Even under 100 MHz, things will stay tricky. There’s the LPC interface, which is basically the oldtimey ISA but scaled down to six wires – running at speeds from 33 MHz to 100 MHz. Even though it’s logic level, the LPC signal is a constant stream of messages between the CPU or the chipset and the other peripherals, and it’s not the kind of signal you want to put on prototyping wires without at least buffering it – reflections will get you. In the end, getting an FPGA to decode LPC signals might be way cheaper than getting an analyzer and a hardware setup that could handle straight up LPC decoding. On the upside, if you do get your hands on the LPC bus messages, you get a chance at showing everyone that all those fancy TPMs are not what they seem to be!

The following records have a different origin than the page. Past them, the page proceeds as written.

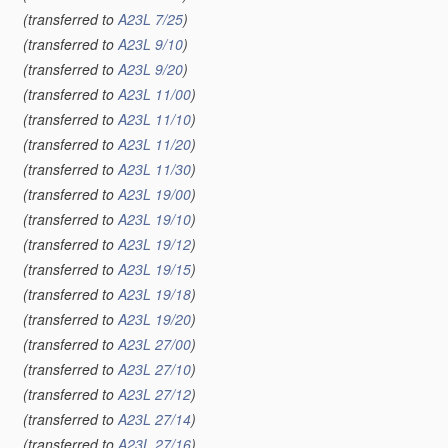
(transferred to
A23L 7/25
)
(transferred to
A23L 9/10
)
(transferred to
A23L 9/20
)
(transferred to
A23L 11/00
)
(transferred to
A23L 11/10
)
(transferred to
A23L 11/20
)
(transferred to
A23L 11/30
)
(transferred to
A23L 19/00
)
(transferred to
A23L 19/10
)
(transferred to
A23L 19/12
)
(transferred to
A23L 19/15
)
(transferred to
A23L 19/18
)
(transferred to
A23L 19/20
)
(transferred to
A23L 27/00
)
(transferred to
A23L 27/10
)
(transferred to
A23L 27/12
)
(transferred to
A23L 27/14
)
(transferred to
A23L 27/16
)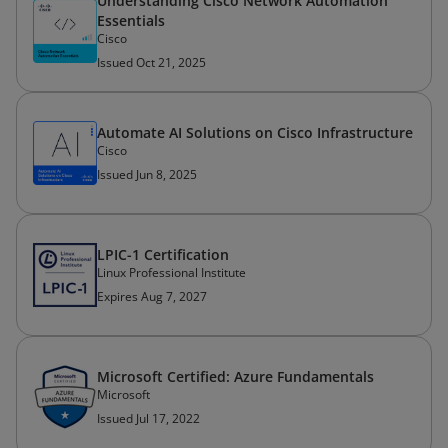
Understanding Cisco Network Automation
Essentials
Cisco
Issued Oct 21, 2025
Automate AI Solutions on Cisco Infrastructure
Cisco
Issued Jun 8, 2025
LPIC-1 Certification
Linux Professional Institute
Expires Aug 7, 2027
Microsoft Certified: Azure Fundamentals
Microsoft
Issued Jul 17, 2022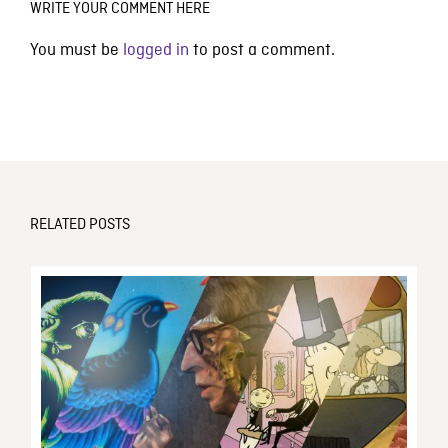
WRITE YOUR COMMENT HERE
You must be
logged in
to post a comment.
RELATED POSTS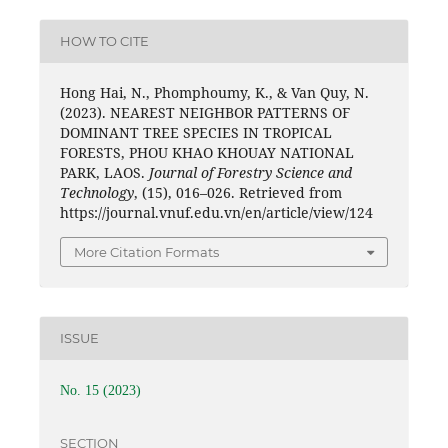
HOW TO CITE
Hong Hai, N., Phomphoumy, K., & Van Quy, N.
(2023). NEAREST NEIGHBOR PATTERNS OF
DOMINANT TREE SPECIES IN TROPICAL
FORESTS, PHOU KHAO KHOUAY NATIONAL
PARK, LAOS.
Journal of Forestry Science and
Technology
, (15), 016–026. Retrieved from
https://journal.vnuf.edu.vn/en/article/view/124
More Citation Formats
ISSUE
No. 15 (2023)
SECTION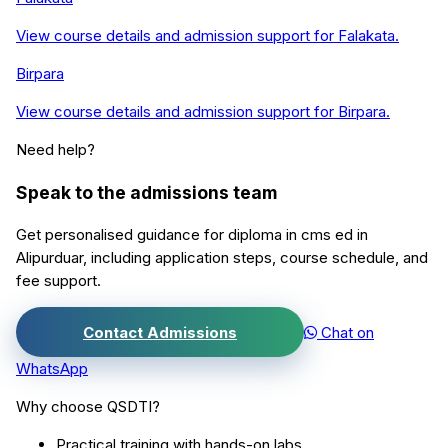
View course details and admission support for
Falakata
.
Birpara
View course details and admission support for
Birpara
.
Need help?
Speak to the admissions team
Get personalised guidance for
diploma in cms ed
in
Alipurduar
, including application steps, course schedule, and
fee support.
Contact Admissions
Chat on
WhatsApp
Why choose QSDTI?
Practical training with hands-on labs.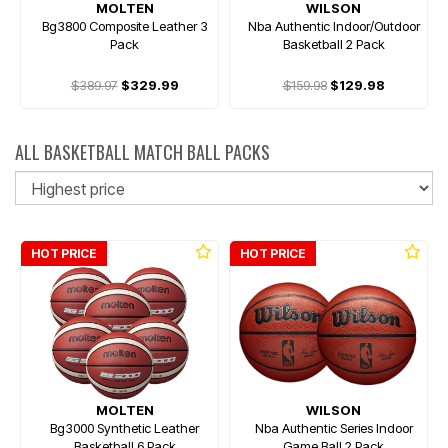
MOLTEN
WILSON
Bg3800 Composite Leather 3
Nba Authentic Indoor/Outdoor
Pack
Basketball 2 Pack
$389.97
$329.99
$159.98
$129.98
ALL BASKETBALL MATCH BALL PACKS
So
HOT PRICE
HOT PRICE
MOLTEN
WILSON
Bg3000 Synthetic Leather
Nba Authentic Series Indoor
Basketball 6 Pack
Game Ball 2 Pack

Last but not least, here’s one more actionable warning for the road. If you want to capture a 1.8 V signal, your logic analyzer might flake on you – it’d depend on whether it has an input buffer or not, and what kind of buffer that is. With 1.8 V tech getting more and more abundant every day, if you don’t get a signal while probing a piece of tech, you could do good throwing a scope on the pin to double check, and use a logic IC to buffer the signal if it turns out there is indeed activity and it’s just out of input range for your $5 LA!